At 28 years old, Melvin Gordon’s fantasy value is crushed by Williams. Beat writer Ryan O’Halloran noted, “The Broncos traded up in the second round for Williams and they weren’t high-fiving and fist-pumping in the draft room because he will watch this year.” O’Halloran predicts “Williams leads the team in rushing attempts and yards this year.”
O’Halloran doesn’t think fantasy owners will have to wait either. He expects Williams to be the Week 1 starter.

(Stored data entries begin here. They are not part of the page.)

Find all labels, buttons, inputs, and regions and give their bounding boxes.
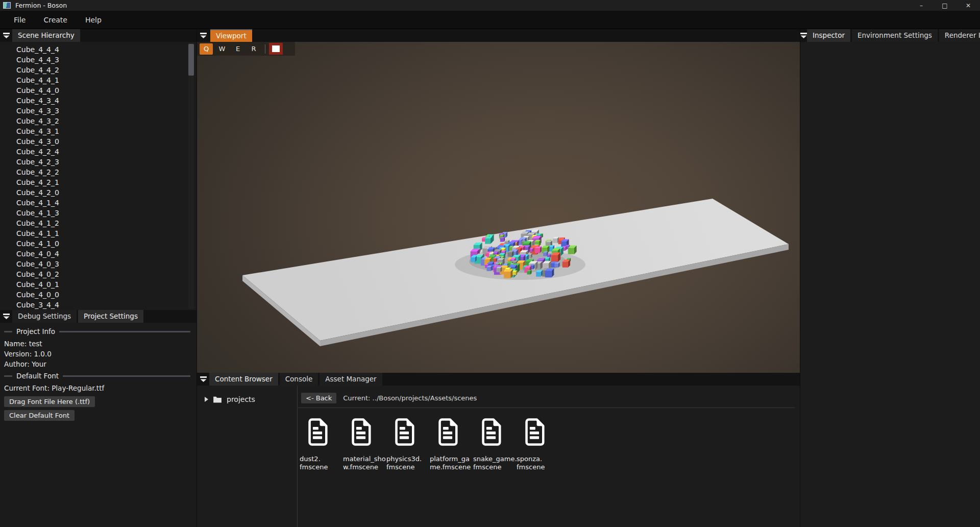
close-button[interactable]: ✕ [957, 0, 980, 11]
section-title: Project Info [16, 327, 55, 336]
tab-project-settings[interactable]: Project Settings [78, 310, 143, 323]
window-controls: –□✕ [910, 0, 980, 11]
menu-item-create[interactable]: Create [35, 12, 76, 28]
file-item[interactable]: physics3d. fmscene [386, 417, 430, 471]
settings-tabbar: Debug SettingsProject Settings [0, 310, 197, 323]
files-grid: dust2. fmscene material_sho w.fmscene ph… [300, 417, 560, 471]
scene-file-icon [394, 417, 414, 447]
current-path: Current: ../Boson/projects/Assets/scenes [343, 394, 477, 402]
hierarchy-item[interactable]: Cube_4_4_3 [0, 55, 197, 65]
hierarchy-scrollbar[interactable] [188, 43, 194, 309]
hierarchy-item[interactable]: Cube_4_1_0 [0, 238, 197, 249]
collapse-glyph [3, 314, 10, 319]
hierarchy-item[interactable]: Cube_4_4_0 [0, 85, 197, 95]
app-icon [3, 2, 11, 9]
content-browser-body: projects <- Back Current: ../Boson/proje… [197, 386, 800, 527]
tab-inspector[interactable]: Inspector [807, 29, 850, 42]
hierarchy-item[interactable]: Cube_4_3_2 [0, 116, 197, 126]
hierarchy-item[interactable]: Cube_4_4_2 [0, 65, 197, 75]
hierarchy-item[interactable]: Cube_4_3_3 [0, 106, 197, 116]
tree-item-projects[interactable]: projects [197, 386, 297, 403]
menu-item-help[interactable]: Help [77, 12, 110, 28]
file-item[interactable]: material_sho w.fmscene [343, 417, 386, 471]
file-name: platform_ga me.fmscene [430, 455, 473, 471]
clear-color-swatch[interactable] [269, 43, 283, 55]
hierarchy-item[interactable]: Cube_3_4_4 [0, 300, 197, 310]
hierarchy-item[interactable]: Cube_4_2_1 [0, 177, 197, 187]
gizmo-button-r[interactable]: R [247, 43, 260, 55]
menu-item-file[interactable]: File [6, 12, 34, 28]
info-row: Name: test [0, 339, 197, 349]
tab-environment-settings[interactable]: Environment Settings [852, 29, 938, 42]
file-item[interactable]: platform_ga me.fmscene [430, 417, 473, 471]
collapse-panel-icon[interactable] [800, 29, 807, 42]
menu-bar: FileCreateHelp [0, 11, 980, 29]
hierarchy-item[interactable]: Cube_4_3_0 [0, 136, 197, 147]
hierarchy-item[interactable]: Cube_4_1_2 [0, 218, 197, 228]
viewport-tabbar: Viewport [197, 29, 800, 42]
hierarchy-scrollbar-thumb[interactable] [188, 44, 194, 76]
file-name: physics3d. fmscene [386, 455, 430, 471]
viewport-toolbar: QWER [197, 42, 295, 56]
clear-default-font-button[interactable]: Clear Default Font [4, 410, 75, 421]
tab-viewport[interactable]: Viewport [210, 29, 252, 42]
hierarchy-item[interactable]: Cube_4_0_2 [0, 269, 197, 279]
header-dash-icon [4, 375, 12, 377]
drag-font-file-here-ttf--button[interactable]: Drag Font File Here (.ttf) [4, 396, 95, 407]
settings-section-project-info: Project InfoName: testVersion: 1.0.0Auth… [0, 327, 197, 369]
hierarchy-item[interactable]: Cube_4_3_1 [0, 126, 197, 136]
file-item[interactable]: dust2. fmscene [300, 417, 343, 471]
header-line-icon [63, 375, 190, 377]
tab-scene-hierarchy[interactable]: Scene Hierarchy [12, 29, 80, 42]
gizmo-button-e[interactable]: E [231, 43, 244, 55]
tab-debug-settings[interactable]: Debug Settings [12, 310, 77, 323]
file-name: snake_game. fmscene [473, 455, 517, 471]
hierarchy-item[interactable]: Cube_4_0_3 [0, 259, 197, 269]
gizmo-button-w[interactable]: W [215, 43, 229, 55]
scene-file-icon [351, 417, 371, 447]
file-item[interactable]: sponza. fmscene [517, 417, 560, 471]
hierarchy-item[interactable]: Cube_4_2_0 [0, 187, 197, 198]
expand-arrow-icon[interactable] [205, 397, 208, 402]
hierarchy-item[interactable]: Cube_4_0_4 [0, 249, 197, 259]
window-title: Fermion - Boson [15, 2, 67, 9]
file-name: material_sho w.fmscene [343, 455, 386, 471]
hierarchy-item[interactable]: Cube_4_4_1 [0, 75, 197, 85]
collapse-glyph [3, 33, 10, 38]
hierarchy-item[interactable]: Cube_4_0_1 [0, 279, 197, 290]
hierarchy-item[interactable]: Cube_4_1_1 [0, 228, 197, 238]
minimize-button[interactable]: – [910, 0, 933, 11]
tab-renderer-info[interactable]: Renderer Info [939, 29, 980, 42]
inspector-tabbar: InspectorEnvironment SettingsRenderer In… [800, 29, 980, 42]
collapse-panel-icon[interactable] [197, 29, 209, 42]
file-name: dust2. fmscene [300, 455, 343, 471]
hierarchy-item[interactable]: Cube_4_4_4 [0, 44, 197, 55]
hierarchy-item[interactable]: Cube_4_1_4 [0, 198, 197, 208]
files-header: <- Back Current: ../Boson/projects/Asset… [301, 393, 795, 403]
hierarchy-item[interactable]: Cube_4_3_4 [0, 95, 197, 106]
collapse-panel-icon[interactable] [0, 29, 12, 42]
header-line-icon [59, 331, 190, 332]
hierarchy-item[interactable]: Cube_4_2_2 [0, 167, 197, 177]
viewport-3d[interactable]: QWER [197, 42, 800, 373]
hierarchy-item[interactable]: Cube_4_2_4 [0, 147, 197, 157]
tab-asset-manager[interactable]: Asset Manager [320, 373, 382, 386]
viewport-scene [197, 42, 800, 373]
hierarchy-item[interactable]: Cube_4_0_0 [0, 290, 197, 300]
settings-section-default-font: Default FontCurrent Font: Play-Regular.t… [0, 372, 197, 421]
hierarchy-item[interactable]: Cube_4_1_3 [0, 208, 197, 218]
inspector-body [800, 42, 980, 527]
bottom-tabbar: Content BrowserConsoleAsset Manager [197, 373, 800, 386]
back-button[interactable]: <- Back [301, 393, 336, 403]
hierarchy-item[interactable]: Cube_4_2_3 [0, 157, 197, 167]
collapse-panel-icon[interactable] [0, 310, 12, 323]
collapse-panel-icon[interactable] [197, 373, 209, 386]
folder-icon [213, 396, 222, 403]
tab-console[interactable]: Console [280, 373, 318, 386]
file-item[interactable]: snake_game. fmscene [473, 417, 517, 471]
center-column: Viewport QWER Content BrowserConsoleAsse… [197, 29, 800, 527]
maximize-button[interactable]: □ [933, 0, 957, 11]
gizmo-button-q[interactable]: Q [200, 43, 213, 55]
tab-content-browser[interactable]: Content Browser [209, 373, 278, 386]
scene-file-icon [524, 417, 545, 447]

— Fantasy Sports Radio (@SiriusXMFantasy) June 14, 2021
Trey Sermon – San Francisco 49ers
Trey Sermon doesn’t have the sustained production that we like to see out of our prospects. He never had more than 55 percent of his team’s running back production in a season. In 2021, Sermon was splitting with Master Teague before Teague went down. Then Sermon started getting hot, rushing for 112, 331, and 193 yards in consecutive games against impressive competition. As a pass-catcher, Sermon maxed out at an 8.4 percent target share in college.
While sustained production isn’t his strength, Sermon has the size that many in this class do not. Sermon checked in at 6’0” 215 lbs. with impressive leaping (81st percentile) and agility skills (79th percentile). Unfortunately, Sermon has just a 31st percentile Pro Day speed score. Sermon has the prototypical size to receive a lot of touches but if he couldn’t earn them consistently in college, should we expect him to do so in the NFL?
Of all the players benefiting from their draft day destinations, Sermon may be at the top of the list. Sermon consistently played for good college programs but didn’t truly dominate until a three-game stretch at the end of his senior season. Kyle Shanahan took notice, and the 49ers selected Sermon in the third round.
On the 49ers, he’ll compete with Raheem Mostert and Wayne Gallman. Jeff Wilson is currently injured but will likely be in the mix when he returns.
Beat writer David Lombardi theorized Sermon would be used in a similar fashion to Tevin Coleman in 2019. He continued, “Therefore, it won’t be surprising if Sermon racks up the majority of starts while Mostert leads the team in rushing yardage… Keeping Mostert consistently healthy will likely be reliant on easing his workload with other running backs, and the first staple of that effort might be Sermon.”
Michael Carter – New York Jets
Splitting with Javonte Williams wasn’t ideal for Michael Carter, but there are elements of his profile that are impressive. As an 18-year-old true freshman, Carter led the Tar Heels with eight rushing touchdowns while accounting for an impressive 62 percent of the running back production.
Unfortunately, when Williams joined the team, Carter’s dominator rating dropped but he still received more touches than Williams as a sophomore and a junior. He also edged Williams in yards per carry in each of those two seasons.
In 2020, Carter received one fewer carry but ran for 105 more yards than Williams. His senior efficiency of 8 yards per carry is 98th percentile. Carter was also consistently involved in the passing game, finishing with a 64th percentile college target share – the same as Williams.
Carter is just 201 lbs. and isn’t the fastest (29th percentile Pro Day speed score). However, like Williams, he makes up for his lack of athleticism with 97th percentile agility. His size and athletic profile look very similar to James White. It’s reasonable to expect Carter to be used as a pass-game back in the NFL.
Carter enters one of the league’s worst depth charts, including Tevin Coleman, Ty Johnson, and Lamical Perine. His biggest competition is likely the 28-year-old Coleman, who rushed for 1.9 yards per carry and caught four passes in eight games with the 49ers last season.